Sunday, 27 February 2011

Gillard to Tokyo: pushing on a string?

Julia Gillard will visit Japan from April 20 including a summit with Kan Naoto. It is unlikely however that Australia’s efforts will result in any major deals being brokered at this meeting as Japan’s ruling party continuing to fragment and as Japan’s limited political dynamism is hit further.

The major issue which both Australia and Japan would like to be able to resolve is the Free Trade Agreement negotiations. These negotiations have been tortured, with liberalization of agricultural goods being the chief problem. The negotiations, which began in 2007, were most recently this February and marked a return to the table after nearly ten months hiatus. Yet the official negotiators from Japan and Australia were still unable to make a break through, prompting Trade Minister Kaieda Banri to call for the negotiations to be resolved at the political level. This is an appropriate response, as the Agreement was initially proposed by Prime Minister Abe Shinzo as part of a political calculus of the benefits of such an agreement to both countries. It is in this context that Gillard is making her four day long visit to Japan, a visit aimed to resolve at the political level the issues still outstanding in the FTA.

But while success would be quite a coup for either leader, there are good reasons to doubt that visit may be in vain.

The DJP is imploding over the issue of trade liberalization.

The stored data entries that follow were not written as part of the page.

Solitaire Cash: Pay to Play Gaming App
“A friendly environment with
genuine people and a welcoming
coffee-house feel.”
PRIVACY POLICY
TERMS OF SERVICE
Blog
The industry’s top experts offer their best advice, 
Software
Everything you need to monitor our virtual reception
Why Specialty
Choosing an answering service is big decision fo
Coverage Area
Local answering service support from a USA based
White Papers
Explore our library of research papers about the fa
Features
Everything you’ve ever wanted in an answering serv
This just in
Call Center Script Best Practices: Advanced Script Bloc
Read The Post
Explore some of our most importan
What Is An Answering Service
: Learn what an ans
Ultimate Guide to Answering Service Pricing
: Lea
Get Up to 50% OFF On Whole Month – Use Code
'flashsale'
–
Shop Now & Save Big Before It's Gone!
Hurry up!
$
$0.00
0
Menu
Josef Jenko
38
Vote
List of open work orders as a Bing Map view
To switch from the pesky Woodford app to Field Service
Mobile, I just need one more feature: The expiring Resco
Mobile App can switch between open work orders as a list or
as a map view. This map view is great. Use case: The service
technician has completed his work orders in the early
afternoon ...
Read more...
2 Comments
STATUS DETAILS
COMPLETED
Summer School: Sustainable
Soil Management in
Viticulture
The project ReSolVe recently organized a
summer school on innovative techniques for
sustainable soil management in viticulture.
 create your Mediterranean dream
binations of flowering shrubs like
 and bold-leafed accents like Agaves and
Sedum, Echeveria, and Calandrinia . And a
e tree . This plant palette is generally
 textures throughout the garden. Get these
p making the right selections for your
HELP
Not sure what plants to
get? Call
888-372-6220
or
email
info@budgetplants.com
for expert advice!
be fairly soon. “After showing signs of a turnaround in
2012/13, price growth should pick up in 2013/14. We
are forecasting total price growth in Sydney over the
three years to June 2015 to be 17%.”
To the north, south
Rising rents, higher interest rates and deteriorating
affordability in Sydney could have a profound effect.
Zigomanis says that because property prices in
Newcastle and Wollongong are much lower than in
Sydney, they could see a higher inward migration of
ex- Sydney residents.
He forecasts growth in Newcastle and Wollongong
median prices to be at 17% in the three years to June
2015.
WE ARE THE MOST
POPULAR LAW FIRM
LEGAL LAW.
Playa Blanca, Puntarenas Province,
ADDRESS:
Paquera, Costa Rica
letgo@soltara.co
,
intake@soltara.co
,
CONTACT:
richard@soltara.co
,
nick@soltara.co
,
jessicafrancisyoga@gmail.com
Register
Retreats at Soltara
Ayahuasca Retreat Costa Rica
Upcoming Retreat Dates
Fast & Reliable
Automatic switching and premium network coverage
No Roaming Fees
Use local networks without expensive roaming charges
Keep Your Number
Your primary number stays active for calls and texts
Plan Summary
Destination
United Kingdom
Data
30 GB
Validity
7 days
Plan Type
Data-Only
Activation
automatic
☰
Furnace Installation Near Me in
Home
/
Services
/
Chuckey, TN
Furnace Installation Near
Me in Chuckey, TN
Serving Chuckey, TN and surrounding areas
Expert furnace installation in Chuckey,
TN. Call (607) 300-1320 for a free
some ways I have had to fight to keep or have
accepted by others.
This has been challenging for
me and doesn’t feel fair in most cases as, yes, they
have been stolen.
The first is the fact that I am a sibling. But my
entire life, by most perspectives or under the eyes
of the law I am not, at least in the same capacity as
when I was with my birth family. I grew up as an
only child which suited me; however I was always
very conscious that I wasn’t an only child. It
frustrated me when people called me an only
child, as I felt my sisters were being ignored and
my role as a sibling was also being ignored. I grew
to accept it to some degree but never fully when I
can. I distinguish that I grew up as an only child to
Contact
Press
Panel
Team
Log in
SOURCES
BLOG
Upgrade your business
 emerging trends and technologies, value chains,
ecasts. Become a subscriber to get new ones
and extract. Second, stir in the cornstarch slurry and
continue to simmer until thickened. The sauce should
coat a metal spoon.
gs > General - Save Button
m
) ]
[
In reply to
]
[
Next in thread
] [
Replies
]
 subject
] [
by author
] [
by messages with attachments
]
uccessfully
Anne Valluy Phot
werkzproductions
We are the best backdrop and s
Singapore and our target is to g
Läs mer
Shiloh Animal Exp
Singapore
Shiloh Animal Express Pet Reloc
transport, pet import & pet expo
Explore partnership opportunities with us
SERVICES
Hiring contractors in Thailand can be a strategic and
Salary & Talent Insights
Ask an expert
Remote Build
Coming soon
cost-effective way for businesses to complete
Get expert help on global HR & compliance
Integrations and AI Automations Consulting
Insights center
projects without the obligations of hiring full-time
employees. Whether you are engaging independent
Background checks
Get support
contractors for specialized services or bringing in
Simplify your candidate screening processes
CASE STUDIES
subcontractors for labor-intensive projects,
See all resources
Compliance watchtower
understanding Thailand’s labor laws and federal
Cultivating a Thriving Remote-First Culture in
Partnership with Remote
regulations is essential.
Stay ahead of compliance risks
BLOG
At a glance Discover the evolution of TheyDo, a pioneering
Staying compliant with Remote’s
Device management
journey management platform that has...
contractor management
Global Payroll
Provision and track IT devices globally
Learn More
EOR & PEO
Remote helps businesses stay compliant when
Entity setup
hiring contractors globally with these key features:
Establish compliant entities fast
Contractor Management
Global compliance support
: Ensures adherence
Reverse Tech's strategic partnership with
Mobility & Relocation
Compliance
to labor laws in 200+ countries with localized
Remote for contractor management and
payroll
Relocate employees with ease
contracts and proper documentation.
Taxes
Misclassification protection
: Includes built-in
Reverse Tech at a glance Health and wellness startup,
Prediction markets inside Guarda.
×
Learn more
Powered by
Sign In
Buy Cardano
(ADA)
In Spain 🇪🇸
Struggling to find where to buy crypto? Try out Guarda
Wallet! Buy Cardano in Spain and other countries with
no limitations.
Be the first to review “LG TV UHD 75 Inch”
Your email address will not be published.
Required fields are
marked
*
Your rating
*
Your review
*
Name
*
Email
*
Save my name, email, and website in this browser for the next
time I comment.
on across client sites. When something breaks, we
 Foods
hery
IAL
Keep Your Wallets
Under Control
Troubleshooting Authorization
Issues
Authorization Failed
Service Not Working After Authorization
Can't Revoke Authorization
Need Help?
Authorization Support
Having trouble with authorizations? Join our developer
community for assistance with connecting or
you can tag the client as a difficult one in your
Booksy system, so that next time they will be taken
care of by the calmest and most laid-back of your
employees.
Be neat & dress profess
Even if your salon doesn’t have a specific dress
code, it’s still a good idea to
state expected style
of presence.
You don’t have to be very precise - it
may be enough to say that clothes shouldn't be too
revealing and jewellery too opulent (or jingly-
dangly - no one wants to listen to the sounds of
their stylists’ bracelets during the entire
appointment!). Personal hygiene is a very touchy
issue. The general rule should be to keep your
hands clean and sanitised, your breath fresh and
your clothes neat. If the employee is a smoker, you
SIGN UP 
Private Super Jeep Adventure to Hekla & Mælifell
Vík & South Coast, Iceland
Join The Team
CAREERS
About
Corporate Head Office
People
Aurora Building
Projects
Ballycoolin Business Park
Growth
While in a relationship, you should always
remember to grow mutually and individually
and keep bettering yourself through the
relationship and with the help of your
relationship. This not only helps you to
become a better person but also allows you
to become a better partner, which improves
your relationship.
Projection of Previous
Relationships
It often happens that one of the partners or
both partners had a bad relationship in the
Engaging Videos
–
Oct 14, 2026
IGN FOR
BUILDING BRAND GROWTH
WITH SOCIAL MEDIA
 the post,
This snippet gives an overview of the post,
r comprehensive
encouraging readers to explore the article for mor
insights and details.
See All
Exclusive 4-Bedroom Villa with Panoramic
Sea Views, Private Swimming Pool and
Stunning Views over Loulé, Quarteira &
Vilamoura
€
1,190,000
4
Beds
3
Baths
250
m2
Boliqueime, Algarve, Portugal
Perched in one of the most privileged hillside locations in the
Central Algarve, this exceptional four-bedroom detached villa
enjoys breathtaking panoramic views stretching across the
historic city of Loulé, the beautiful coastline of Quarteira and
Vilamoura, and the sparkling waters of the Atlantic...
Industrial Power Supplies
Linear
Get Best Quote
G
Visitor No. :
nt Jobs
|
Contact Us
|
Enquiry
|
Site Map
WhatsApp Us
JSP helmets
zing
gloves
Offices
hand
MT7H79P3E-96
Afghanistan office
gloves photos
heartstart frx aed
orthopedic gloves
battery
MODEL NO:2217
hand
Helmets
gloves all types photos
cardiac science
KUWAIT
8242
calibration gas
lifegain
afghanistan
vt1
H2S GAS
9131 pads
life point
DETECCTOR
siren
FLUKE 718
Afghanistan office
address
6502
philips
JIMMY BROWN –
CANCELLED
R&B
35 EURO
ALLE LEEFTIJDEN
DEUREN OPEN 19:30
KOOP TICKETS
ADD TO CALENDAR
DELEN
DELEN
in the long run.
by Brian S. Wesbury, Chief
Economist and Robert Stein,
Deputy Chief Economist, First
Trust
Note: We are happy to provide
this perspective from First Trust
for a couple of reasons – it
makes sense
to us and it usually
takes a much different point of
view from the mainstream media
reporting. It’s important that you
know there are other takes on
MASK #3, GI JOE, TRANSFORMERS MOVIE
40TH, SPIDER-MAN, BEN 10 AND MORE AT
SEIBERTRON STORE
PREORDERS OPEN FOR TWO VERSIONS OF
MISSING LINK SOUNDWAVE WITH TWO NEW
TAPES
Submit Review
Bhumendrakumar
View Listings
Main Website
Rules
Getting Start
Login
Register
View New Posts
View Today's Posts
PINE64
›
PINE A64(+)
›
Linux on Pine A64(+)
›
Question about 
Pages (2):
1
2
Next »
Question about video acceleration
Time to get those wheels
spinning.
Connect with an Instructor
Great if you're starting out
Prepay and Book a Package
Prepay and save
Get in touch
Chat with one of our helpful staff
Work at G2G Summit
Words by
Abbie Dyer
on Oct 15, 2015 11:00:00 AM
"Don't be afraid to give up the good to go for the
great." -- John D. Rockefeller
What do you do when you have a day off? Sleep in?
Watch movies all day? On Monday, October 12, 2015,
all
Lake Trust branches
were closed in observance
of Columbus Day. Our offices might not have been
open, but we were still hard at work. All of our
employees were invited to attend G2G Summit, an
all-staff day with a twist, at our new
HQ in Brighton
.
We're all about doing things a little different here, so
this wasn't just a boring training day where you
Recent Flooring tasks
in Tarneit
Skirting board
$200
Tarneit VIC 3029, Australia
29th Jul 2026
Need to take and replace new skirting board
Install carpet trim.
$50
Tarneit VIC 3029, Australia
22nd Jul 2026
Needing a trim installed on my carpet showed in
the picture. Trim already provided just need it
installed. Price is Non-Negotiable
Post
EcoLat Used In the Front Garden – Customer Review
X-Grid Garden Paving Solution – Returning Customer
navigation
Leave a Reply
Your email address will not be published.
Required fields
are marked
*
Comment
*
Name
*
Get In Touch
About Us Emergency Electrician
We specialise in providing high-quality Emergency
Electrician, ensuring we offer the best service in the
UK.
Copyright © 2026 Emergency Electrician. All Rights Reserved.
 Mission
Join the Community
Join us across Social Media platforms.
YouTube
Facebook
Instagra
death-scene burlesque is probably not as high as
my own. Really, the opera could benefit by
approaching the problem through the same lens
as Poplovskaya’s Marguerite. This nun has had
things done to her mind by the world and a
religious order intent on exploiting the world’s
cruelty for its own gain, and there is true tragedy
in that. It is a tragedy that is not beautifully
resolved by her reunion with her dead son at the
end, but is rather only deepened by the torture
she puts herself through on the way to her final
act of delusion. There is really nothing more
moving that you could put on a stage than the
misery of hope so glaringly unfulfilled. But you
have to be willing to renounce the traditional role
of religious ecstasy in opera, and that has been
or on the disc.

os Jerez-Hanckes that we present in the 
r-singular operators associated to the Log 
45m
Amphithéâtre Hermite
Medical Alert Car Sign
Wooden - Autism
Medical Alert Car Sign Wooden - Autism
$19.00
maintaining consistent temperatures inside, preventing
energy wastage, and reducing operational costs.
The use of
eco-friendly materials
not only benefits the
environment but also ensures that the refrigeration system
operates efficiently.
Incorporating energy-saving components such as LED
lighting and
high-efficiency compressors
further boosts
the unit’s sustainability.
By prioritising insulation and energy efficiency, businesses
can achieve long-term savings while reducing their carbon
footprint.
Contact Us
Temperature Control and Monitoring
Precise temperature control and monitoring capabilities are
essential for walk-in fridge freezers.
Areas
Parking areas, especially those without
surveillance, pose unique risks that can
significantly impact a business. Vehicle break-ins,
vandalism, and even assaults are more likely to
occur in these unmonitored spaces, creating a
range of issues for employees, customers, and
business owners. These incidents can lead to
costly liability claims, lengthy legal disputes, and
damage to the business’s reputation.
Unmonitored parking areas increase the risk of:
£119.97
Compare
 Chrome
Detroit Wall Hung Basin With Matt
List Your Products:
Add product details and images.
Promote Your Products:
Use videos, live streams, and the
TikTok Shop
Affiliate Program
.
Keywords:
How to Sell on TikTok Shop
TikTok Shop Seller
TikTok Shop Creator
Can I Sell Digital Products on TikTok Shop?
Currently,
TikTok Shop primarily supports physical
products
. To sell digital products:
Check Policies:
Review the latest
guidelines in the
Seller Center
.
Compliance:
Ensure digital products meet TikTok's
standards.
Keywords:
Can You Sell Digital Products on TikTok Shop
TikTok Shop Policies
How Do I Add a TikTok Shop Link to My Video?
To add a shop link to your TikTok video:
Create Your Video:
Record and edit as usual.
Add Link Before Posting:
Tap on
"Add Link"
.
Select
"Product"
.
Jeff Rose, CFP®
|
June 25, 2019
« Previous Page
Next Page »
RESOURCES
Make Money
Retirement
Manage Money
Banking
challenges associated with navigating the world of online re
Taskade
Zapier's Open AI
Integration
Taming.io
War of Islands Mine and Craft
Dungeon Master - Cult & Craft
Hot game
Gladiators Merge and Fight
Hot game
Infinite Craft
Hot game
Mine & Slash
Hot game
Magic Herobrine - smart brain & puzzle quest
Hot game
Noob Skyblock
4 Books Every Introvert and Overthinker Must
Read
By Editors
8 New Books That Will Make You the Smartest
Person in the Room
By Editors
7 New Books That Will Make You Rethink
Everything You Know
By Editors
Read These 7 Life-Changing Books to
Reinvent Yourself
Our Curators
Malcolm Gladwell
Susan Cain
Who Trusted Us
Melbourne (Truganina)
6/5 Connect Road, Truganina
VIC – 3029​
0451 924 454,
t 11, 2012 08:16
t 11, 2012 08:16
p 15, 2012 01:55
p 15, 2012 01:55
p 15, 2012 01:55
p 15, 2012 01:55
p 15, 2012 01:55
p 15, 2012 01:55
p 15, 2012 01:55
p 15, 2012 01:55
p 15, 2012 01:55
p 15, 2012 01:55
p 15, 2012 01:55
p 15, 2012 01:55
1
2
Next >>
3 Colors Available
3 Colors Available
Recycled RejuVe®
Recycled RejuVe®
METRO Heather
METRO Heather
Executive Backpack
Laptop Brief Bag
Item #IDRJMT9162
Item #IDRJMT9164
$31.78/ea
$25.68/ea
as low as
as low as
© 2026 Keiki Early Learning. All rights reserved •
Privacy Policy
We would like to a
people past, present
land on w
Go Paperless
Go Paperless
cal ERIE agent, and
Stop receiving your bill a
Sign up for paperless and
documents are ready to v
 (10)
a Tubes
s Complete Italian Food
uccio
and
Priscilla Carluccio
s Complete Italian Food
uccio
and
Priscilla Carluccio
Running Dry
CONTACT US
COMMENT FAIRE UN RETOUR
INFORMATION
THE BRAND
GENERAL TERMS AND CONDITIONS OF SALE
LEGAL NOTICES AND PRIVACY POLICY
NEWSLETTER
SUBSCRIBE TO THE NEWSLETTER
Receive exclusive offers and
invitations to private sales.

Kan Naoto has been leading with a concept of “re-opening Japan”, the flagship of which has been the joining Trans-Pacific Partnership. It is important to understand that Japan-Australia FTA is perceived as a litmus test for the viability of including Japan in the TPP process. Thus Japan’s membership in the TPP will come only when others are convinced that Japan is serious about comprehensive liberalization of trade – including the political sensitive agricultural sector.

But already the Party has split on the TPP issue. The former Minister of Agriculture, Forestry and Fishery Yamada Masahiko is leading a group of parliamentarians bitterly opposed to the TPP. The group, which is called the “Serious Consideration of the TPP”, is nearly 180 Diet-men strong and announced its establishment on the 24 February. Moreover, the Group has organized a series of public hearings on the dangers of the TPP led by a prominent economist Uzawa Hirofumi which directly undercuts the Kan administration’s public information session in the rural regions which address the benefits of agricultural reform. The opposition to the TPP is also a stalking horse for opposition to an Australia-Japan FTA which includes agriculture. Indeed, Yamada Masahiko (Ozawa faction) is strongly opposed to such an FTA and has written publicly about the costs of signing onto an FTA with Australia.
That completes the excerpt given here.